TASK INPUTS →
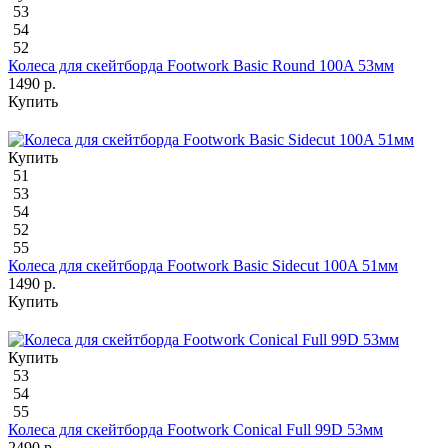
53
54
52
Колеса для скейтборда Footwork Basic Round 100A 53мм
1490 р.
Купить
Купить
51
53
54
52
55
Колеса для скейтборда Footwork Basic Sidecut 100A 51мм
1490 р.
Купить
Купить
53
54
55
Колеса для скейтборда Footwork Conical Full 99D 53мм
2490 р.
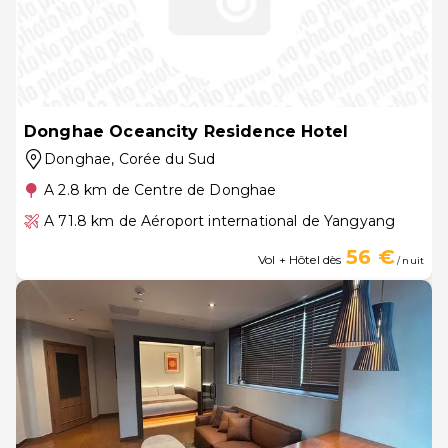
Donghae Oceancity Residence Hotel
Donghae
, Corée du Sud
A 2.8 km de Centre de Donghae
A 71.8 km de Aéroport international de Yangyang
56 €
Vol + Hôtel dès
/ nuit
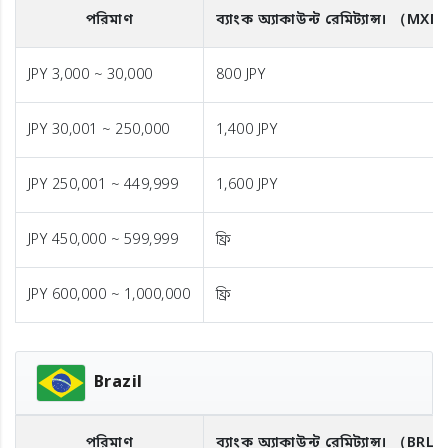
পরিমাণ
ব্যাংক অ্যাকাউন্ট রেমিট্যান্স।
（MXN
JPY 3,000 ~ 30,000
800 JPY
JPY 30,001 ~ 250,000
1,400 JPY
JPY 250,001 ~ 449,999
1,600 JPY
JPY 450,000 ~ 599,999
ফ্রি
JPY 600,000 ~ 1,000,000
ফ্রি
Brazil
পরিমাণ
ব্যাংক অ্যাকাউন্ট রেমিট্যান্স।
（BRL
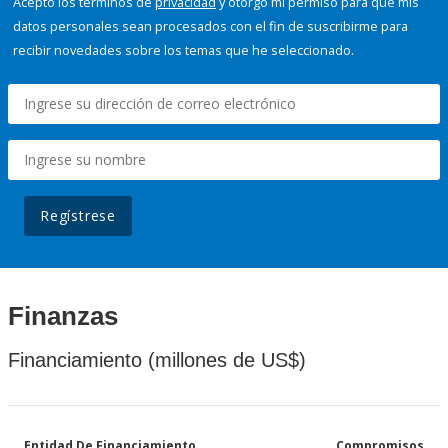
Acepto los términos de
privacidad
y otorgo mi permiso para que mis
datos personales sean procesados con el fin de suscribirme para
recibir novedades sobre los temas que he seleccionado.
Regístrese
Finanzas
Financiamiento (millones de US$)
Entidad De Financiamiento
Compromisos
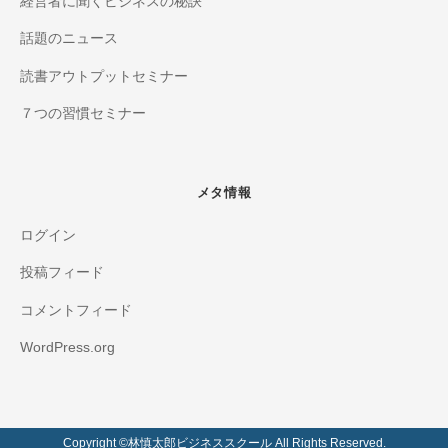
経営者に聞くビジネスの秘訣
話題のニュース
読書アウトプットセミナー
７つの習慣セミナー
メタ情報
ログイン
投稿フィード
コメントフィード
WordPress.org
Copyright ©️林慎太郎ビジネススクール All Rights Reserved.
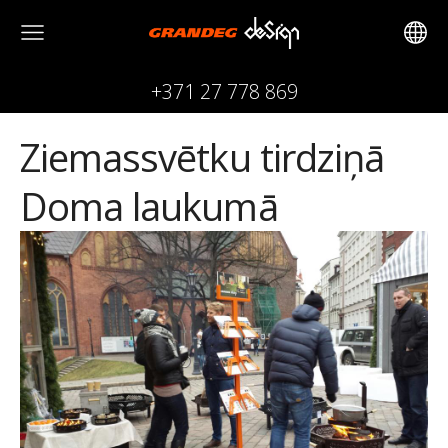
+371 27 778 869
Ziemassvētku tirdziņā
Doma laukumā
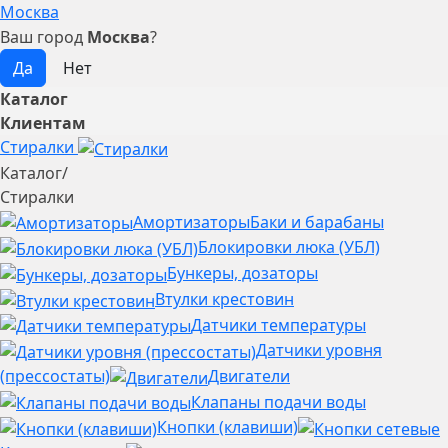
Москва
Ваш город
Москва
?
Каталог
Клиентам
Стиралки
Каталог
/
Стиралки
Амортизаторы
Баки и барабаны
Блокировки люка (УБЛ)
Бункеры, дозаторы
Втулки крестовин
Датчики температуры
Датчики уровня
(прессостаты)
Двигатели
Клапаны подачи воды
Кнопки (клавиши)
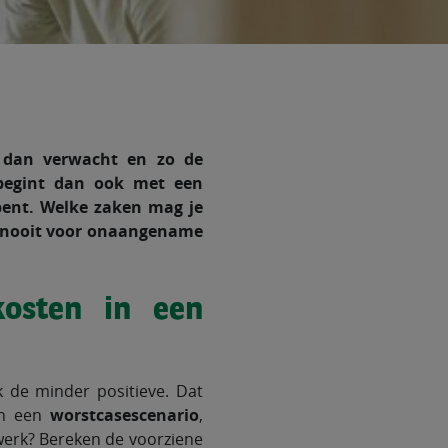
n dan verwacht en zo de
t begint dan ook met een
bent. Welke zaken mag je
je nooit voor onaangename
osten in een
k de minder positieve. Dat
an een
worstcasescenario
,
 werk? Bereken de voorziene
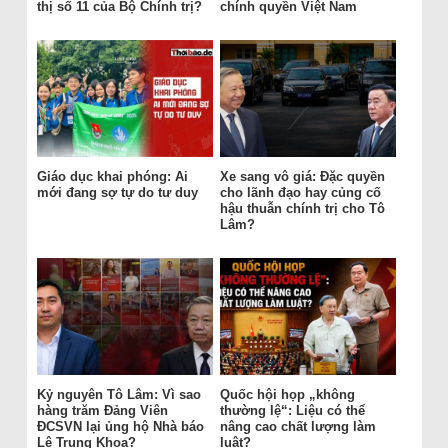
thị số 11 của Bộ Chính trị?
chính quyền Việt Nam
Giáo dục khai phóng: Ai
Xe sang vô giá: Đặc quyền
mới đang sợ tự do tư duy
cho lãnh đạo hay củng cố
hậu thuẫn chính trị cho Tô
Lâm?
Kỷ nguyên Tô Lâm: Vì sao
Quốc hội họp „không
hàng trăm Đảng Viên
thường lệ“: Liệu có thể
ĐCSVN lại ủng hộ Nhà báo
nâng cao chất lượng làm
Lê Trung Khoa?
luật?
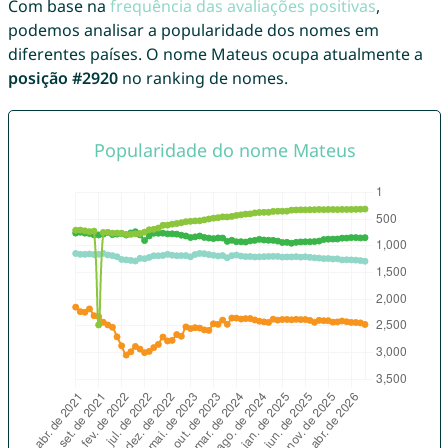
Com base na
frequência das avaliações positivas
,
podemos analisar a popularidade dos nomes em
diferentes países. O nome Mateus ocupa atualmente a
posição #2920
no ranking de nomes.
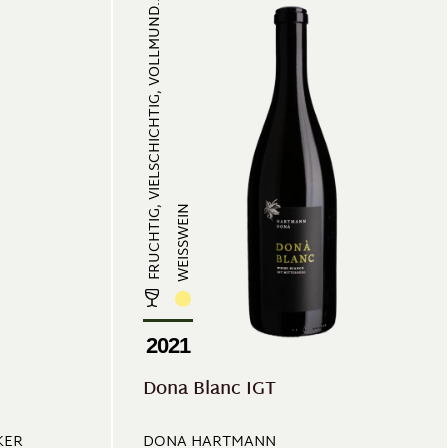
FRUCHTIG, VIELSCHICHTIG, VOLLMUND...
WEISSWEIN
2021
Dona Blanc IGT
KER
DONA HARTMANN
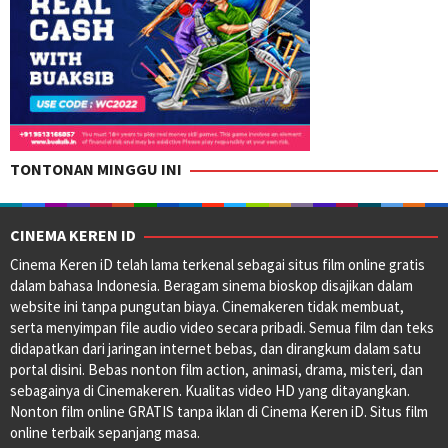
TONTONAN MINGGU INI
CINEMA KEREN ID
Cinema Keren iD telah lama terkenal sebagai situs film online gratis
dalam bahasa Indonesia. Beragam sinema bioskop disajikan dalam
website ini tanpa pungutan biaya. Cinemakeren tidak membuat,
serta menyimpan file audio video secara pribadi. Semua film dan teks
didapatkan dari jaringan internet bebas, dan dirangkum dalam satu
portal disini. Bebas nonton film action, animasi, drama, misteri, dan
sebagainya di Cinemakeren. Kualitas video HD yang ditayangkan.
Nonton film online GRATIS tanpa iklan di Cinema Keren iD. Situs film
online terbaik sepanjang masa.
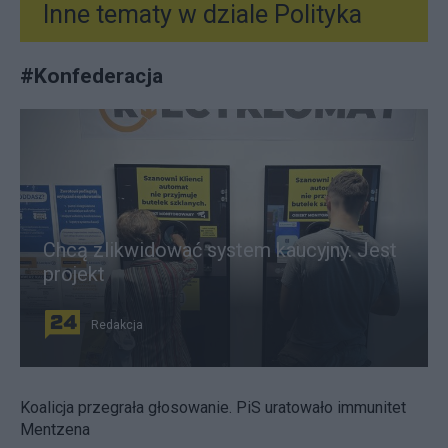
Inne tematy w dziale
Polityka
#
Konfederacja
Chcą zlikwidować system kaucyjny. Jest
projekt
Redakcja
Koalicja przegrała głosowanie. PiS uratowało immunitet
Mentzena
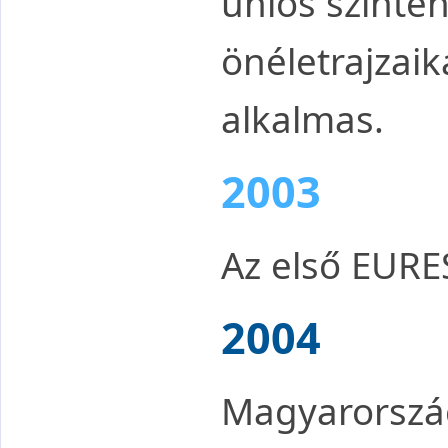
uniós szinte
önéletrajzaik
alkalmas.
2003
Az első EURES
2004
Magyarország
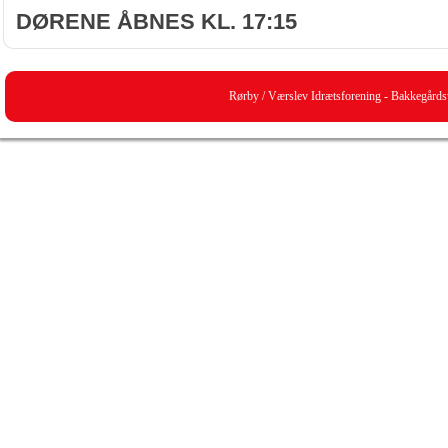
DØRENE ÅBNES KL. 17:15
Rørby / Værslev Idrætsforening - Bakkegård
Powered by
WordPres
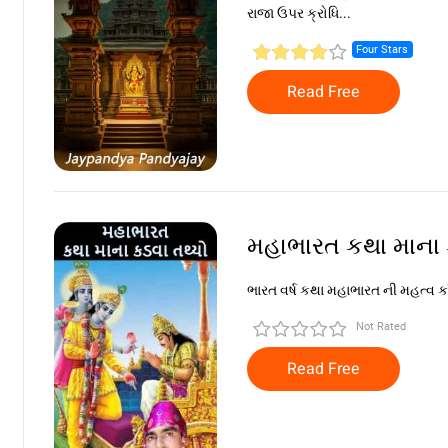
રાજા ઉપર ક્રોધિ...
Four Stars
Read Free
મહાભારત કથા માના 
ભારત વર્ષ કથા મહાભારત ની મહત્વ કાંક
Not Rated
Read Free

WHAT TO DO → The lines to set down run from the line with "経営者に聞くビジネスの秘訣" up to and including the line with "Nonton film online" in the entries above. Reproduce them exactly, with no pictures.

THE COMPLETED TASK →
経営者に聞くビジネスの秘訣
話題のニュース
読書アウトプットセミナー
７つの習慣セミナー
メタ情報
ログイン
投稿フィード
コメントフィード
WordPress.org
Copyright ©️林慎太郎ビジネススクール All Rights Reserved.
+371 27 778 869
Ziemassvētku tirdziņā
Doma laukumā
Москва
Ваш город
Москва
?
Каталог
Клиентам
Стиралки
Каталог
/
Стиралки
Амортизаторы
Баки и барабаны
Блокировки люка (УБЛ)
Бункеры, дозаторы
Втулки крестовин
Датчики температуры
Датчики уровня
(прессостаты)
Двигатели
Клапаны подачи воды
Кнопки (клавиши)
n dan verwacht en zo de
t begint dan ook met een
bent. Welke zaken mag je
je nooit voor onaangename
osten in een
k de minder positieve. Dat
an een
worstcasescenario
,
 werk? Bereken de voorziene
thị số 11 của Bộ Chính trị?
chính quyền Việt Nam
Giáo dục khai phóng: Ai
Xe sang vô giá: Đặc quyền
mới đang sợ tự do tư duy
cho lãnh đạo hay củng cố
hậu thuẫn chính trị cho Tô
Lâm?
Kỷ nguyên Tô Lâm: Vì sao
Quốc hội họp „không
hàng trăm Đảng Viên
thường lệ“: Liệu có thể
ĐCSVN lại ủng hộ Nhà báo
nâng cao chất lượng làm
Lê Trung Khoa?
luật?
Com base na
frequência das avaliações positivas
,
podemos analisar a popularidade dos nomes em
diferentes países. O nome Mateus ocupa atualmente a
posição #2920
no ranking de nomes.
FRUCHTIG, VIELSCHICHTIG, VOLLMUND...
WEISSWEIN
2021
Dona Blanc IGT
KER
DONA HARTMANN
TONTONAN MINGGU INI
CINEMA KEREN ID
Cinema Keren iD telah lama terkenal sebagai situs film online gratis
dalam bahasa Indonesia. Beragam sinema bioskop disajikan dalam
website ini tanpa pungutan biaya. Cinemakeren tidak membuat,
serta menyimpan file audio video secara pribadi. Semua film dan teks
didapatkan dari jaringan internet bebas, dan dirangkum dalam satu
portal disini. Bebas nonton film action, animasi, drama, misteri, dan
sebagainya di Cinemakeren. Kualitas video HD yang ditayangkan.
Nonton film online GRATIS tanpa iklan di Cinema Keren iD. Situs film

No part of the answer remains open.